Welche Zahlungen von Krankenversicherungen an Versicherte mindern den Abzug von Sonderausgaben bei den Beiträgen zur Basiskranken- und Pflegeversicherung? Der BFH hat entschieden, dass erstattete Beiträge mit den im selben Veranlagungsjahr gezahlten Beiträgen verrechnet werden müssen. Bonusleistungen für Gesundheitsmaßnahmen werden von der Rechtsprechung allerdings steuerlich anders bewertet.
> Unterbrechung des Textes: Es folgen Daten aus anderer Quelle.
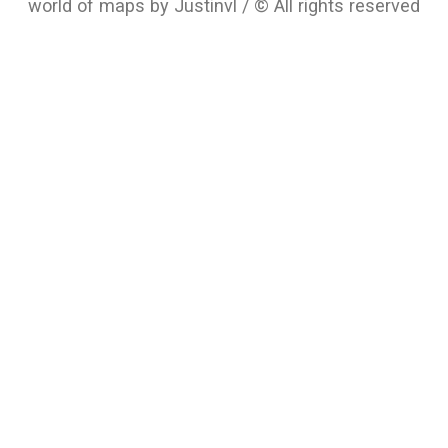
world of maps by Justinvl / © All rights reserved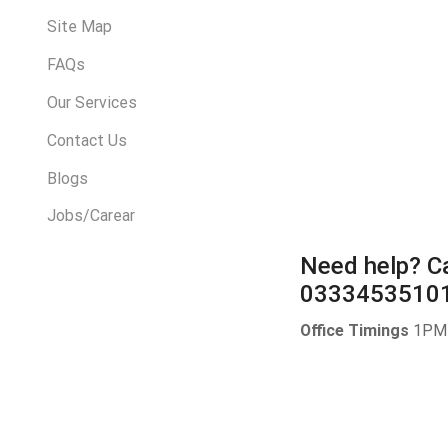
Site Map
FAQs
Our Services
Contact Us
Blogs
Jobs/Carear
Need help?
Ca
0333453510
Office Timings
1PM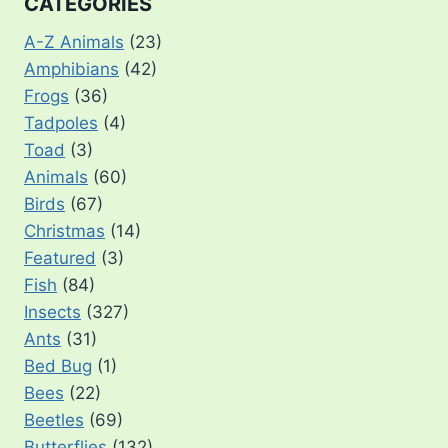
CATEGORIES
A-Z Animals
(23)
Amphibians
(42)
Frogs
(36)
Tadpoles
(4)
Toad
(3)
Animals
(60)
Birds
(67)
Christmas
(14)
Featured
(3)
Fish
(84)
Insects
(327)
Ants
(31)
Bed Bug
(1)
Bees
(22)
Beetles
(69)
Butterflies
(132)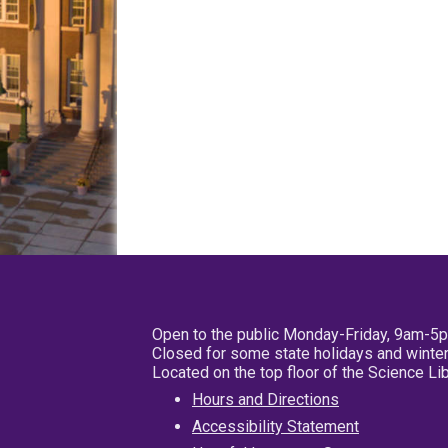
Open to the public Monday-Friday, 9am-5
Closed for some state holidays and winter
Located on the top floor of the Science L
Hours and Directions
Accessibility Statement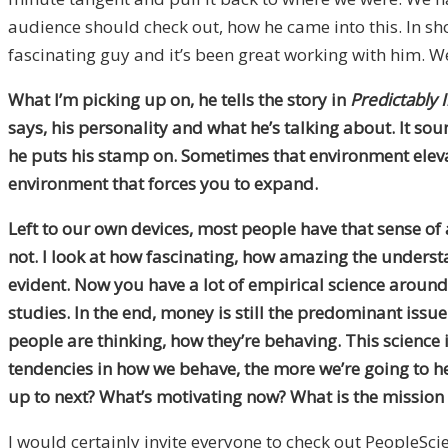
audience should check out, how he came into this. In sh
fascinating guy and it’s been great working with him. We
What I’m picking up on, he tells the story in
Predictably I
says, his personality and what he’s talking about. It s
he puts his stamp on. Sometimes that environment elevat
environment that forces you to expand.
Left to our own devices, most people have that sense of a
not. I look at how fascinating, how amazing the unders
evident. Now you have a lot of empirical science around
studies. In the end, money is still the predominant issu
people are thinking, how they’re behaving. This science
tendencies in how we behave, the more we’re going to hel
up to next? What’s motivating now? What is the mission 
I would certainly invite everyone to check out PeopleScie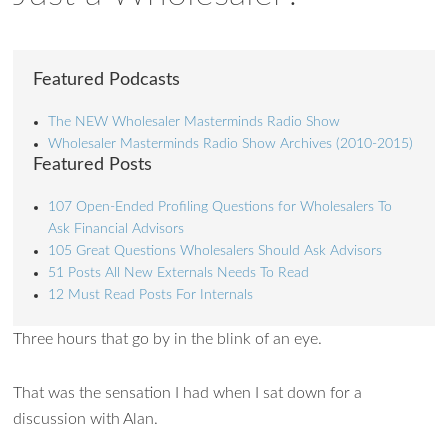
Featured Podcasts
The NEW Wholesaler Masterminds Radio Show
Wholesaler Masterminds Radio Show Archives (2010-2015)
Featured Posts
107 Open-Ended Profiling Questions for Wholesalers To
Ask Financial Advisors
105 Great Questions Wholesalers Should Ask Advisors
51 Posts All New Externals Needs To Read
12 Must Read Posts For Internals
Three hours that go by in the blink of an eye.
That was the sensation I had when I sat down for a
discussion with Alan.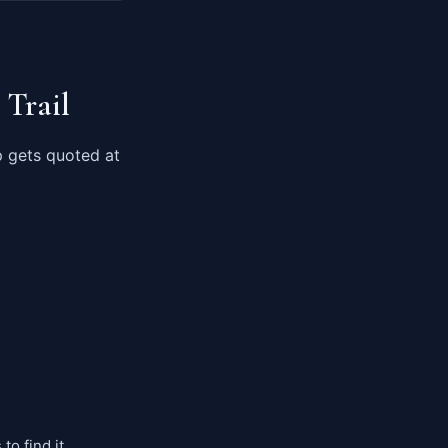
 Trail
p gets quoted at
to find it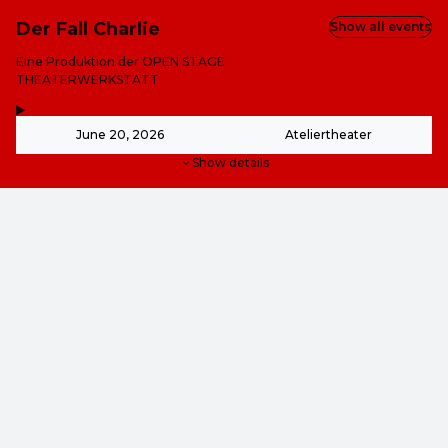
Der Fall Charlie
Show all events
-
Eine Produktion der OPEN STAGE
THEATERWERKSTATT
,
-
June 20, 2026
Ateliertheater
Show details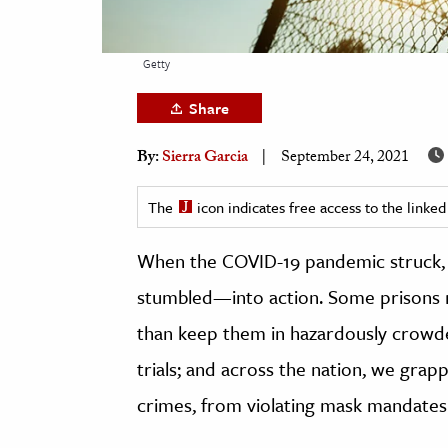
h
al Science
Getty
s & Animals
Share
inability & The Environment
ology
By:
Sierra Garcia
September 24, 2021
iness & Economics
The
icon indicates free access to the link
ess
When the COVID-19 pandemic struck, t
omics
stumbled—into action. Some prisons re
tact The Editors
than keep them in hazardously crowde
trials; and across the nation, we gra
crimes, from violating mask mandates 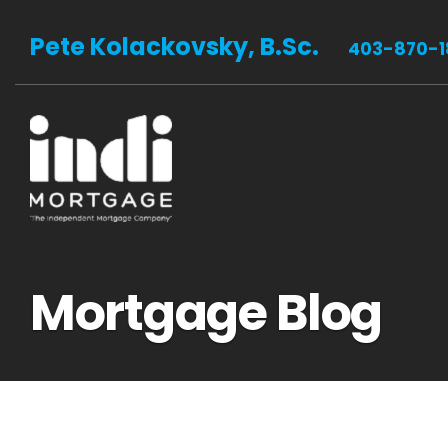
Pete Kolackovsky, B.Sc.
403-870-1
Mortgage Blog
Der BFH hat mit Urteil vom 06.07.2016 entschieden, dass erstattete Beiträge zur Basiskranken- und Pflegeversicherung mit den im selben Veranlagungsjahr gezahlten Beiträgen zu verrechnen sind und insoweit zu einer Kürzung der abziehbaren Sonderausgaben führen.
Im konkreten Fall hatte ein Steuerpflichtiger im Veranlagungsjahr 2010 eine Beitragserstattung von seiner privaten Krankenversicherung für das Jahr 2009 erhalten. Das zuständige Finanzamt verrechnete die Erstattung mit den geltend gemachten Sonderausgaben, indem es die abziehbaren Sonderausgaben für das Jahr 2010 minderte.
Der Steuerpflichtige führte in seinem Einspruch dagegen an, dass die Krankenversicherungsbeiträge – nach altem, bis einschließlich 2009 gültigen Gesetz – im Jahr 2009 nur beschränkt abziehbar gewesen seien und sich somit nicht in voller Höhe auf die Sonderausgaben ausgewirkt hätten. Dementsprechend sei eine Verrechnung im speziellen Fall des Jahres 2010 „systemwidrig“. Nach erfolglosem Einspruchsverfahren gab das Finanzgericht der Klage des Steuerpflichtigen statt. Im anschließenden Revisionsverfahren gab der BFH jedoch dem Finanzamt Recht und beurteilte die Kürzung der abziehbaren Sonderausgaben im Jahr 2010 als rechtmäßig.
Unbeschränkter Sonderausgabenabzug für Krankenversicherungsbeiträge seit 2010
Grundsätzlich sind seit der Einführung des Bürgerentlastungsgesetzes Krankenversicherung ab dem Jahr 2010 die Beiträge zur Basiskranken- und Pflegeversicherung gem. § 10 Abs. 1 Nr. 3 EStG in voller Höhe als Sonderausgaben abziehbar. Bis dahin konnten die Beiträge nur in begrenztem Umfang steuerlich abgesetzt werden.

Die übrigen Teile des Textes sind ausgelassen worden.